There were several artworks in the sale by Carlos Nadal (1917-1998), the French-born Spanish painter of the Fauvist school. They included a 1992 oil on canvas work titled Salon Rojo, signed lower left and titled, and signed and dated to verso ($24,200); an untitled (Beach Scene) oil on canvas, signed front and verso ($8,470); and an untitled (Town Scene) oil on canvas, signed to bottom and framed ($9,075).

Stepping briefly away from fine art, a pair of 19th century Italian walnut and mixed wood veneer commodes in the Neoclassical taste, having marquetry and parquetry inlay with bird and floral roundels to the top, three drawers with urn roundels, and rising on tapering feet, reached $18,150.

A Hispano-Roman marble architectural element, likely Ancient era, modeled as a carved acanthus leaf capital, apparently unmarked. measuring 17 ½ inches tall by 20 ½ inches wide, earned $5,800.

A glass sculpture by Bernard X. Wolff for Steuben Glass titled Balloon Rally (#0361), designed in 1985, a colorless work with intaglio cuts depicting hot air balloons and a city skyline, showing a hand-etched signature to a lower corner and standing 10 inches in height, commanded $4,500.

Returning to fine art, several works by Pablo Picasso (Spanish, 1881-1973) crossed the auction block.
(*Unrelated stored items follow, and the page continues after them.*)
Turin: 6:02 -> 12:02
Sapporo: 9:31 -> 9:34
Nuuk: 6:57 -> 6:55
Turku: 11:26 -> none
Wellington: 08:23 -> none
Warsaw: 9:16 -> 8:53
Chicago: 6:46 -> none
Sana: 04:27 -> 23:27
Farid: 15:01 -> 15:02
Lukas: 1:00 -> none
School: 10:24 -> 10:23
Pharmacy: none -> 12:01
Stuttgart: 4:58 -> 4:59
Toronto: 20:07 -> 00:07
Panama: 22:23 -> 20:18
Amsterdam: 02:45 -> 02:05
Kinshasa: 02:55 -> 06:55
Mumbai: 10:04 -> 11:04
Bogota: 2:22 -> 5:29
A Chope visage (A.R. 434) painted earthenware ceramic jug (or pitcher), #94 from an edition of 300 that was conceived in 1959, decorated with a blue face, stamped ‘Edition Picasso’ and ‘Madoura Plein Feu’, with painted marks ‘Edition Picasso’ and ’94/300′, 8 ¾ inches tall, hit $6,665.

There were seven original greeting card artworks by Georges Braque (French, 1882-1963) in the sale. One was a mixed media and gouache on paper, titled Carte de Voeux (1958), inscribed ‘Mes Bon Voeux’ and signed and dated. The 3 ¾ inch by 5 ¾ inch card (paper, minus frame) hit $9,700.
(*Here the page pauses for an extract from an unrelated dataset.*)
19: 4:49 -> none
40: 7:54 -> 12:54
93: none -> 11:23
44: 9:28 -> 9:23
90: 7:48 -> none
There was more than one Chagall artwork up for bid. A circa 1979 color lithograph on paper by the artist, titled Le Petit Acrobate Rouge (The Little Red Acrobat), pencil signed lower right and numbered (“6/50”), and with a Mourlot Paris stamp to the lower left, changed hands for $5,100.

Next up for Ahlers & Ogletree is a two-day Summer Auction on Wednesday and Thursday, June 5th and 6th; an online-only Books & Documents auction on Thursday, June 20th; a Modern and Design + Outsider Art auction on Wednesday, June 26th; an online-only Asian Arts & Antiques auction on Thursday, July 18th; and an auction featuring the estate of Greg Crawford on Thursday, Sept. 12th.